The felonious greed that animates the markets was laid bare Tuesday when DaBoyz ran NFLX up $65 on news after the close the subscriber growth hit a record in the last quarter. The leap in Netflix shares amounted to 18%, suggesting that the supposed collective omniscience of investors was somewhat deficient in the days and weeks leading up to the news. Traders should use the 410.44 midpoint pivot shown as a minimum upside target and a place to try shorting with a tight stop-loss. But if the pivot is exceeded, take it as a sign that the stock has eyes for the midpoint's associative 'D' target at 505.33

DIA – Dow Industrials ETF (Last:174.88)

– Posted in: Current Touts Rick's Picks

Tuesday's progress above the 174.89 midpoint resistance shown was scant, but bulls get the benefit of the doubt nevertheless because the pattern that produced the pivot is so clear. Trade with a bullish bias if DIA is trading 175.40 or higher in the first hour, but I'll further suggest reversing the position and going short if the 176.64 target is achieved. _______ UPDATE (January 25, 10:52 p.m. EST): Any short position taken would have been short-lived, since DIA turned out to have been on its way to a top 178.14.
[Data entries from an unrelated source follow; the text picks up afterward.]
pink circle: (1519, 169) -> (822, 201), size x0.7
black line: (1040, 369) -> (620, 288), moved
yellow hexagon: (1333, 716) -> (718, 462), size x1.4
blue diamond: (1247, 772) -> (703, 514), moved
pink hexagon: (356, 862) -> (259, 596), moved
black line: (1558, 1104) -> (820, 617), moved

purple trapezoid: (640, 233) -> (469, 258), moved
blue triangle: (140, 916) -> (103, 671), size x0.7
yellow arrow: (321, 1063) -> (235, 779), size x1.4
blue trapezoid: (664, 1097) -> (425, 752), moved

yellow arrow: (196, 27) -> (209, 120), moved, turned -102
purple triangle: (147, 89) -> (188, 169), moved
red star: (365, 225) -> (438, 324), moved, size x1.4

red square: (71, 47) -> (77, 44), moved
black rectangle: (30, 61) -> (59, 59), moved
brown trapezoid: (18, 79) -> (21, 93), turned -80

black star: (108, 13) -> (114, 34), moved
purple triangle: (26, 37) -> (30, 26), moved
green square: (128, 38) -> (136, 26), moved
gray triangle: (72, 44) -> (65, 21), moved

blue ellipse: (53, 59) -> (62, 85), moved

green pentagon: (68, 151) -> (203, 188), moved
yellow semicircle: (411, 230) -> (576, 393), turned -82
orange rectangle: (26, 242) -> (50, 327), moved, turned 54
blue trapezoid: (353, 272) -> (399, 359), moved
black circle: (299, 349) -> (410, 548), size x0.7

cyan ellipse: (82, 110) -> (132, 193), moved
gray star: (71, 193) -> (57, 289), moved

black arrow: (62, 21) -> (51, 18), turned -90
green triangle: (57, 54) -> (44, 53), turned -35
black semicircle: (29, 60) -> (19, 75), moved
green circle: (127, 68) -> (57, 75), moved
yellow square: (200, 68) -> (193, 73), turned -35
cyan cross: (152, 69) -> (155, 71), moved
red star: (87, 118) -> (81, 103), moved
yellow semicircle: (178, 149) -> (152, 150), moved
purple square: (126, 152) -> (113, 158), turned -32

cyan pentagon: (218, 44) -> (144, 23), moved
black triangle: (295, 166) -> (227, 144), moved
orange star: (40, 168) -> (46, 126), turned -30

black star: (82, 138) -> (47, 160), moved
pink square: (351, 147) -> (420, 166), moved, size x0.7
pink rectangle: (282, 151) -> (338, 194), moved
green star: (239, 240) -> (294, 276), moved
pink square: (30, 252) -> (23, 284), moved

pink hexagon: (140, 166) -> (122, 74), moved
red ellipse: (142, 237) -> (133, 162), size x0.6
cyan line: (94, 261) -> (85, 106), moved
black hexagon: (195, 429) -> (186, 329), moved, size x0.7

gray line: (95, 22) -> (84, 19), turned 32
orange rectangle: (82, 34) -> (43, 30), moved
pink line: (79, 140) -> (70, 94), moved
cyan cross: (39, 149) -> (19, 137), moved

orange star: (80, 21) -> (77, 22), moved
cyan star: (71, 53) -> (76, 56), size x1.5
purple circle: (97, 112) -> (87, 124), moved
GCG15 – February Gold (Last:1301.10)

– Posted in: Current Touts Free Rick's Picks

The steep rally of the last week has made some in the chat room skittish, if not quite eager to jump off the train. However, I'd suggest hanging on for at least another day or two, since a rally of just 0.90 above the so-far high at 1297.50 would exceed August's external peak at 1298.40, generating a robust new impulse leg on the daily chart.  Traders who followed my most recent guidance would have been long from 1275.80 to Tuesday's 1297.80 high, for a theoretical gain of $2200 per contract. To reboard, or to get on board belatedly, night owls should use the following rally pattern to craft a 'camouflage' entry opportunity (5-minute): A=1293.80 (9:25 p.m. EST on 1/20); B=1297.50 (10:05); C= (still undetermined). ________ UPDATE (January 21, 11:38 a.m.): Using my guidance above, you bought near x=1295.80, took profits on half the position at 1296.70, and on 25% more at 1298.50. The single contract you'd have left, with a profit adjusted cost basis of 1291.20, can be held to swing for the fences.  I'd suggest tying it to an 'impulsive stop-loss' on the 5-minute chart, implying at the moment that you'd exit on an unpaused dive exceeding 1296.30.